Two different types of tribalism come into deadly conflict in provocative Israeli drama "Policeman."
Two different types of tribalism come into deadly conflict in the provocative Israeli drama “Policeman.” Divided loosely into thirds, with an occasional loopy visual reminiscent of Joseph H. Lewis’ “Gun Crazy,” this fascinating but uneven pic has a conceptual rigor that doesn’t always translate into compelling viewing or even a smooth narrative whole. Nevertheless, it reps a strong debut from tyro helmer-writer Nadav Lapid, and will leave audiences debating the current social and philosophical issues it reflects. Further fest travel and niche arthouse play are in the cards for this Locarno fest competition entry.

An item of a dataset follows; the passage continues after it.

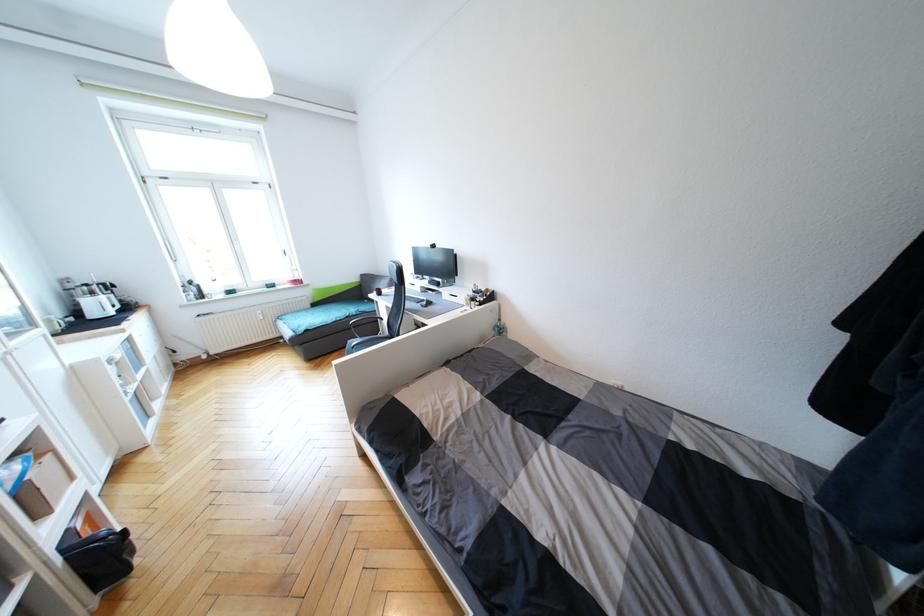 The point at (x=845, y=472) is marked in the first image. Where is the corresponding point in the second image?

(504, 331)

Thirtysomething Yaron (Yiftach Klein) is part of an elite anti-terrorism police unit of the Israeli government, tacitly allowed to perform undercover assassinations of Arab enemies. Firmly believing he lives in the finest country in the world, Yaron is proud of his job, his strong, muscular physique and his status as an expectant father. Although the policeman’s family unit is depicted as tight, his bond with his squadron is tighter still. Yaron has been with most of his comrades since army service, and they thrive in each other’s company at work and play.
Lapid depicts the milieu of the policemen with an exaggerated machismo that borders on the erotic. Every time they meet, these buff hunks clasp hands or pound each other’s backs, the noise of their ultra-physical greeting dominating the soundtrack. Their attachment to their weaponry is also rendered sexual. Admiring the shape of a teen waitress, Yaron displays his gun, and asks if she wants to touch it.
About 50 minutes in, just as viewers wonder where all this is going and how far Lapid will take this imagery, the story shifts without explanation to follow another gun-worshipping tribe, a band of Jewish radicals who plot class warfare through violent means. Led by handsome blond Natanel (Michael Aloni) and pouty poetess Shira (Yaara Pelzig), these fanatical youngsters infiltrate the Jerusalem wedding of a billionaire’s daughter and take hostages of the rich and powerful in order to bring their manifesto to the national media. When Yaron’s unit is called to restore order, the policeman, who cannot comprehend a Jewish terrorist, is forced to confront a new reality.
Pic’s first (and longest) third is the most interesting, and not without humor as Yaron admires himself in the mirror while holding another man’s infant, or dances naked in front of his heavily pregnant wife. The second section plays more problematically, with less likable characters whose beliefs are as unshakable as those held by the policemen, but depicted as less rational given their privileged backgrounds and puerile reasoning.
Along the way, Lapid’s ambitious screenplay intros other types of tribes, including the aggressive punks who destroy Shira’s car, the lesbians and artists at the club Shira visits the night before their operation, and the captains of industry whose lives the government orders the police to preserve at all costs.
Thesping is highly stylized, particularly in the second section, in which the young revolutionaries share a blank-eyed stare. Evocative lensing by Shai Goldman (“The Band’s Visit”) is at its best in sun-drenched outdoor scenes, where it effortlessly captures tribal bonds and hierarchies.
“Policeman” scored awards for screenplay and cinematography at the Jerusalem Film Festival.